**Work required**. Your job is to print the listing exactly.

_ _ _ _ _

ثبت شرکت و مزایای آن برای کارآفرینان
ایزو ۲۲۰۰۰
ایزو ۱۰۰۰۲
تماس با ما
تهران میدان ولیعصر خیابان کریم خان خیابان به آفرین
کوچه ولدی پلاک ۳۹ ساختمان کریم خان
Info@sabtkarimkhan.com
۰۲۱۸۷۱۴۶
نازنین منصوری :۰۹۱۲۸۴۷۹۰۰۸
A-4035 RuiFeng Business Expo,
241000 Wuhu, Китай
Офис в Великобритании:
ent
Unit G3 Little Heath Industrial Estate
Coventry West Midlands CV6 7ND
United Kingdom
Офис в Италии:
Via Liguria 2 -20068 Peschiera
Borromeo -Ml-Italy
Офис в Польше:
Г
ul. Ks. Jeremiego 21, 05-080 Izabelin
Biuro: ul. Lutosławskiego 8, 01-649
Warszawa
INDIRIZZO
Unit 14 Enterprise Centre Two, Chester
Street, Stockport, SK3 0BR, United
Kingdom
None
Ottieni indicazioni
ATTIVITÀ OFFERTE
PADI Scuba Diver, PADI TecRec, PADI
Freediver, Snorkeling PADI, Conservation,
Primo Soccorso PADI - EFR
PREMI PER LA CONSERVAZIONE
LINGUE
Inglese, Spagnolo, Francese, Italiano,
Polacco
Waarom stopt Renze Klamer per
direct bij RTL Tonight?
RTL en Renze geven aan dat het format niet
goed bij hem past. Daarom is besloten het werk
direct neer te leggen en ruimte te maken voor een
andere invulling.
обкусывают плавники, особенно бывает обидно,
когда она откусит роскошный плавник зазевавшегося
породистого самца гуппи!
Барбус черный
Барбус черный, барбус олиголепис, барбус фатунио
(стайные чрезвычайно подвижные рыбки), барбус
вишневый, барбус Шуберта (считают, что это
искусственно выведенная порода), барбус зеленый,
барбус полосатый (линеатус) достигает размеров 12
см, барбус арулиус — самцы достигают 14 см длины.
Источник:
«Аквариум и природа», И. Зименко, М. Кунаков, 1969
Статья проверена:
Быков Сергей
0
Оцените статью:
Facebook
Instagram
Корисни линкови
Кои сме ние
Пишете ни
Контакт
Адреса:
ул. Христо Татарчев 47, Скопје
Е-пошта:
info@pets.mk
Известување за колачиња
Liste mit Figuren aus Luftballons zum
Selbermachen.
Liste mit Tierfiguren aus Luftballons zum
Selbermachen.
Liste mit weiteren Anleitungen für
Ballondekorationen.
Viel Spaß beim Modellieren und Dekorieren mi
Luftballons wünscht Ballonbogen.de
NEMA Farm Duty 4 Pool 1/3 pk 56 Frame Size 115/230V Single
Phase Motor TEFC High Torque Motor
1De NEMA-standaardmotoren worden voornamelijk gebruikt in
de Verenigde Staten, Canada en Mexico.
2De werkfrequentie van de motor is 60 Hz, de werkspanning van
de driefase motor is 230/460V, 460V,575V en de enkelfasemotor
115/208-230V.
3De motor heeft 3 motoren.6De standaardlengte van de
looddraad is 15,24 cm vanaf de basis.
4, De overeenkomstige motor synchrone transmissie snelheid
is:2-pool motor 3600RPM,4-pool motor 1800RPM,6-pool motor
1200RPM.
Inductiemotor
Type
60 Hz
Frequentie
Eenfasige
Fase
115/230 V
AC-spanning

_ _ _ _ _

**Written response**.
ثبت شرکت و مزایای آن برای کارآفرینان
ایزو ۲۲۰۰۰
ایزو ۱۰۰۰۲
تماس با ما
تهران میدان ولیعصر خیابان کریم خان خیابان به آفرین
کوچه ولدی پلاک ۳۹ ساختمان کریم خان
Info@sabtkarimkhan.com
۰۲۱۸۷۱۴۶
نازنین منصوری :۰۹۱۲۸۴۷۹۰۰۸
A-4035 RuiFeng Business Expo,
241000 Wuhu, Китай
Офис в Великобритании:
ent
Unit G3 Little Heath Industrial Estate
Coventry West Midlands CV6 7ND
United Kingdom
Офис в Италии:
Via Liguria 2 -20068 Peschiera
Borromeo -Ml-Italy
Офис в Польше:
Г
ul. Ks. Jeremiego 21, 05-080 Izabelin
Biuro: ul. Lutosławskiego 8, 01-649
Warszawa
INDIRIZZO
Unit 14 Enterprise Centre Two, Chester
Street, Stockport, SK3 0BR, United
Kingdom
None
Ottieni indicazioni
ATTIVITÀ OFFERTE
PADI Scuba Diver, PADI TecRec, PADI
Freediver, Snorkeling PADI, Conservation,
Primo Soccorso PADI - EFR
PREMI PER LA CONSERVAZIONE
LINGUE
Inglese, Spagnolo, Francese, Italiano,
Polacco
Waarom stopt Renze Klamer per
direct bij RTL Tonight?
RTL en Renze geven aan dat het format niet
goed bij hem past. Daarom is besloten het werk
direct neer te leggen en ruimte te maken voor een
andere invulling.
обкусывают плавники, особенно бывает обидно,
когда она откусит роскошный плавник зазевавшегося
породистого самца гуппи!
Барбус черный
Барбус черный, барбус олиголепис, барбус фатунио
(стайные чрезвычайно подвижные рыбки), барбус
вишневый, барбус Шуберта (считают, что это
искусственно выведенная порода), барбус зеленый,
барбус полосатый (линеатус) достигает размеров 12
см, барбус арулиус — самцы достигают 14 см длины.
Источник:
«Аквариум и природа», И. Зименко, М. Кунаков, 1969
Статья проверена:
Быков Сергей
0
Оцените статью:
Facebook
Instagram
Корисни линкови
Кои сме ние
Пишете ни
Контакт
Адреса:
ул. Христо Татарчев 47, Скопје
Е-пошта:
info@pets.mk
Известување за колачиња
Liste mit Figuren aus Luftballons zum
Selbermachen.
Liste mit Tierfiguren aus Luftballons zum
Selbermachen.
Liste mit weiteren Anleitungen für
Ballondekorationen.
Viel Spaß beim Modellieren und Dekorieren mi
Luftballons wünscht Ballonbogen.de
NEMA Farm Duty 4 Pool 1/3 pk 56 Frame Size 115/230V Single
Phase Motor TEFC High Torque Motor
1De NEMA-standaardmotoren worden voornamelijk gebruikt in
de Verenigde Staten, Canada en Mexico.
2De werkfrequentie van de motor is 60 Hz, de werkspanning van
de driefase motor is 230/460V, 460V,575V en de enkelfasemotor
115/208-230V.
3De motor heeft 3 motoren.6De standaardlengte van de
looddraad is 15,24 cm vanaf de basis.
4, De overeenkomstige motor synchrone transmissie snelheid
is:2-pool motor 3600RPM,4-pool motor 1800RPM,6-pool motor
1200RPM.
Inductiemotor
Type
60 Hz
Frequentie
Eenfasige
Fase
115/230 V
AC-spanning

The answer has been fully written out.